Exercise description — Copy out the whole listing exactly as given. Skip the pictures.

Information —
Content starts

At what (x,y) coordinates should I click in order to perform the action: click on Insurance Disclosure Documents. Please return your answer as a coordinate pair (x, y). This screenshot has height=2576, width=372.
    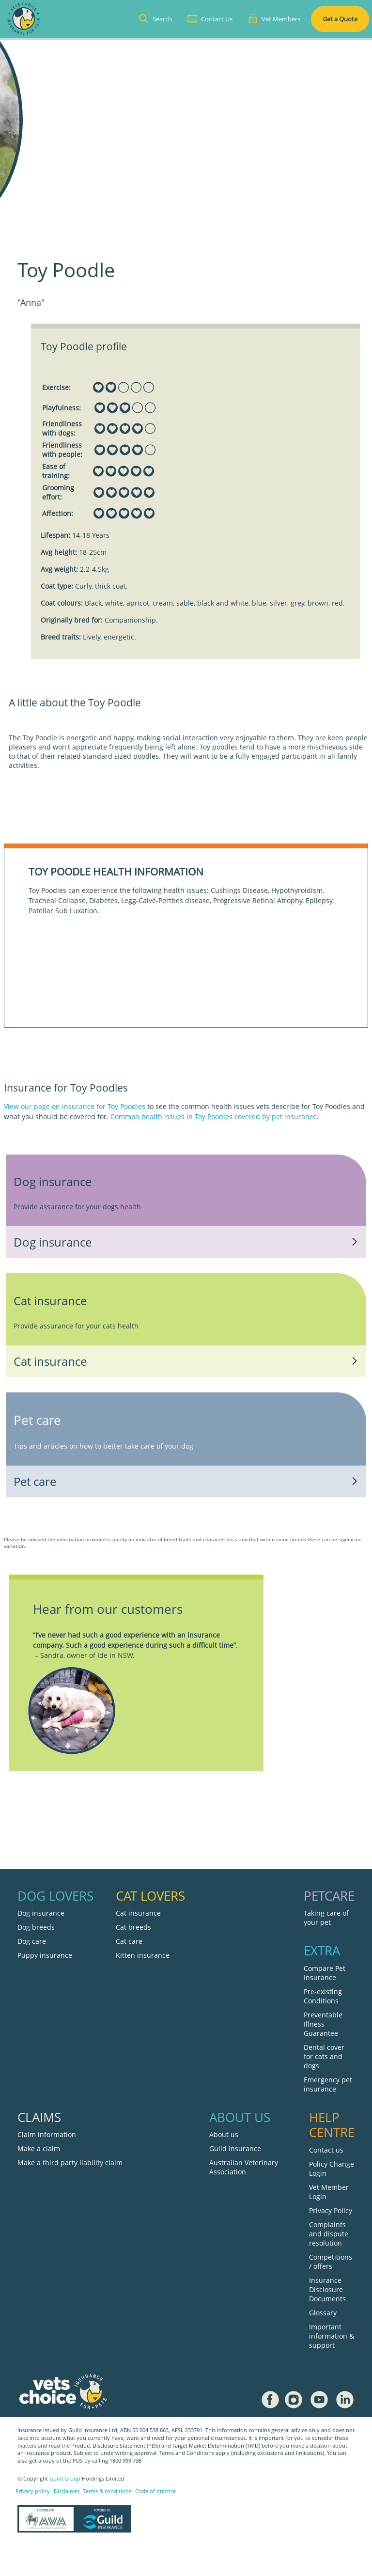
    Looking at the image, I should click on (327, 2289).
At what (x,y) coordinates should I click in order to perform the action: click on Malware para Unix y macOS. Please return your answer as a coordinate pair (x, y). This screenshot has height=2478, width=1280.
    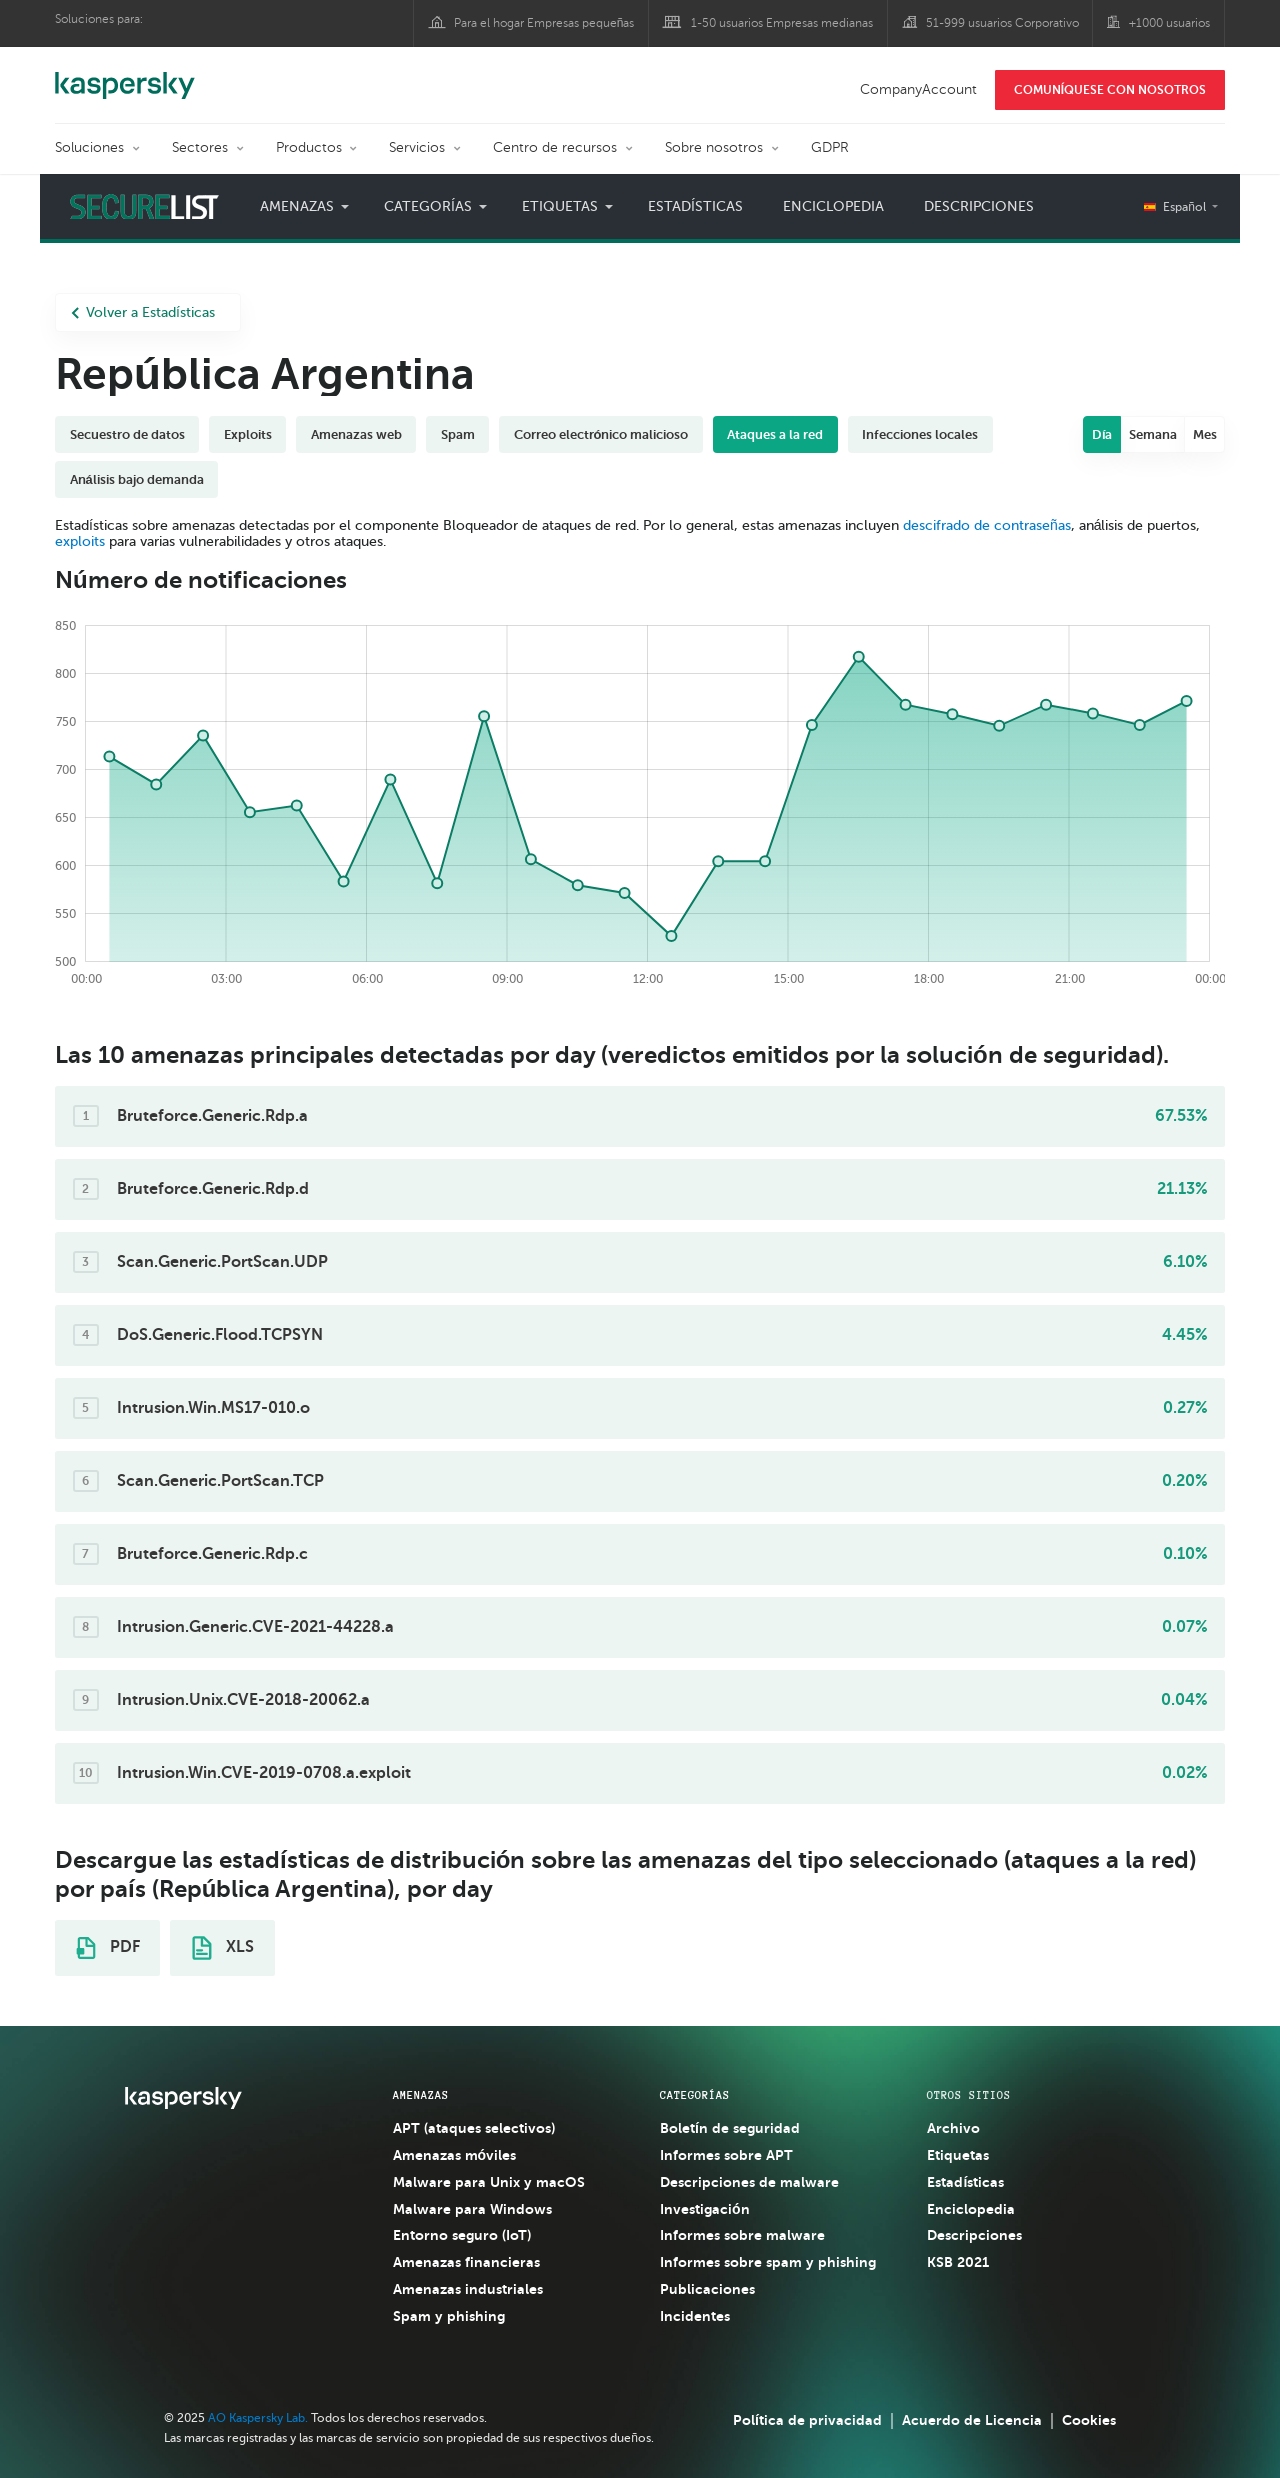
    Looking at the image, I should click on (489, 2182).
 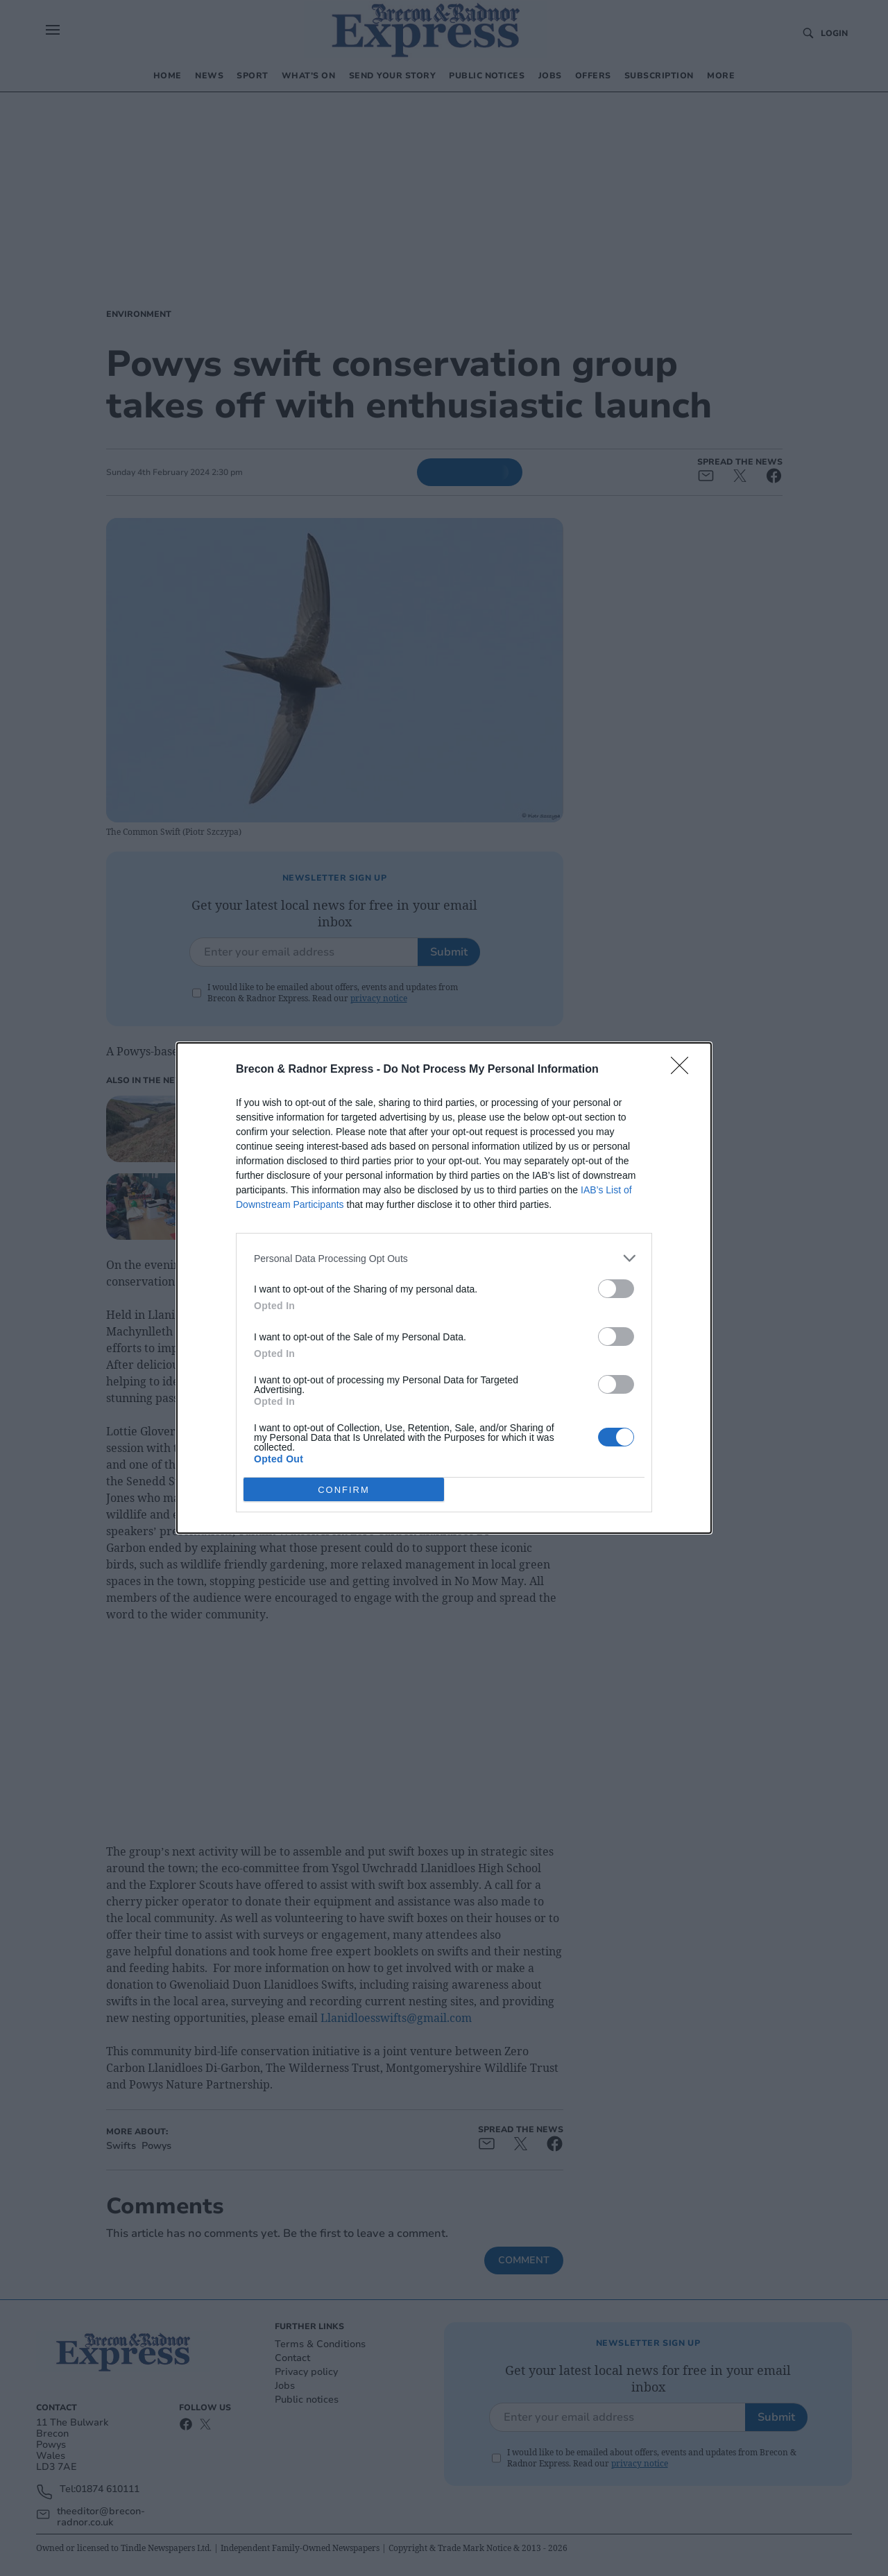 What do you see at coordinates (684, 1070) in the screenshot?
I see `[Close]` at bounding box center [684, 1070].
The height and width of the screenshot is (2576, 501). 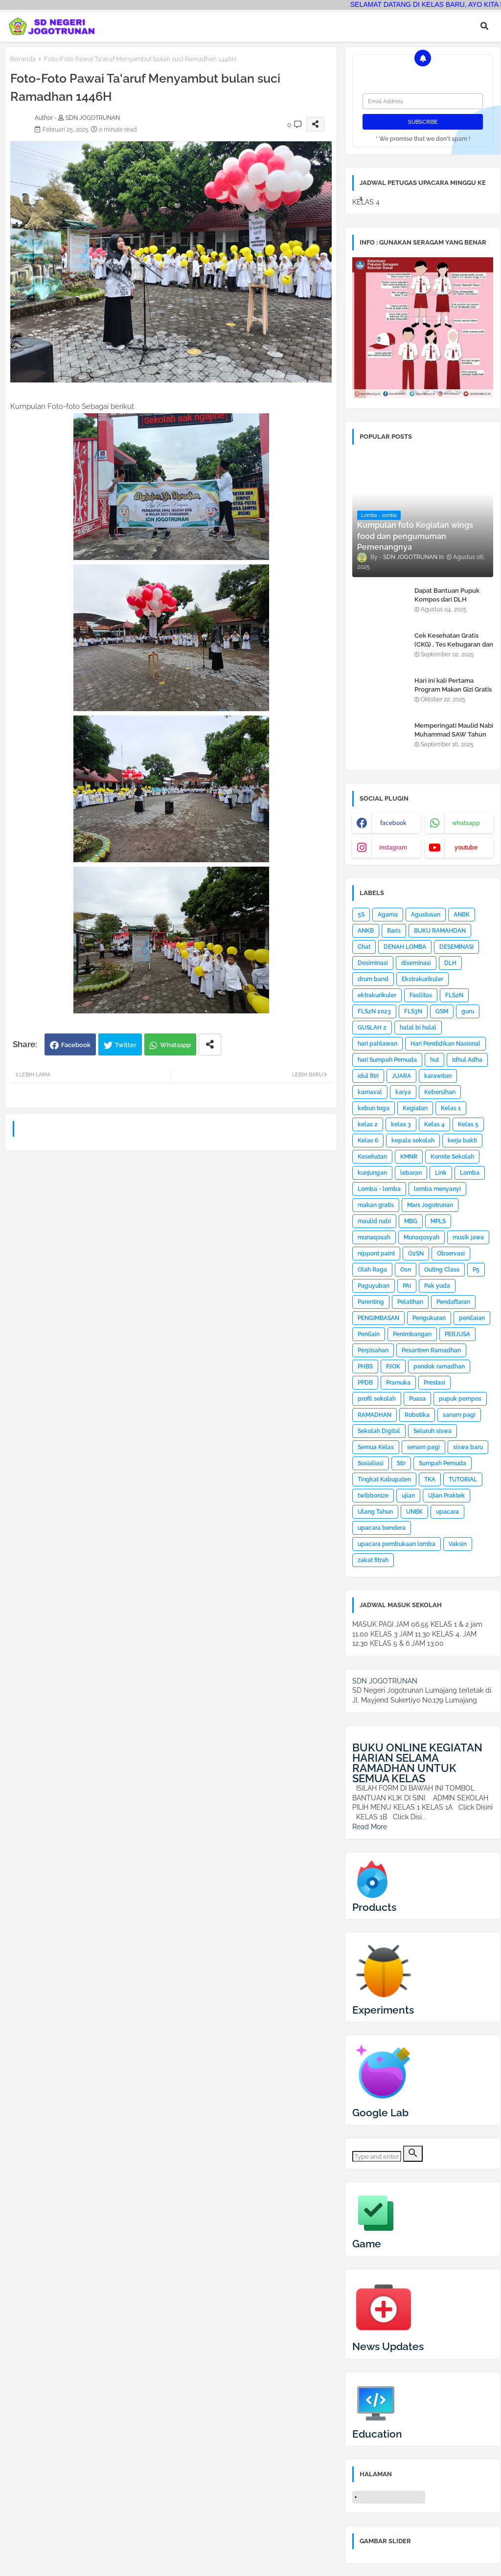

Content ends

Output for this exercise —
At what (x,y) coordinates should I click in order to perform the action: click on Insurance Disclosure Documents. Please return your answer as a coordinate pair (x, y). This screenshot has height=2576, width=372.
    Looking at the image, I should click on (327, 2289).
At what (x,y) coordinates should I click in order to perform the action: click on Malware para Unix y macOS. Please return your answer as a coordinate pair (x, y). This screenshot has height=2478, width=1280.
    Looking at the image, I should click on (489, 2182).
  What do you see at coordinates (684, 1070) in the screenshot?
I see `[Close]` at bounding box center [684, 1070].
The height and width of the screenshot is (2576, 501). 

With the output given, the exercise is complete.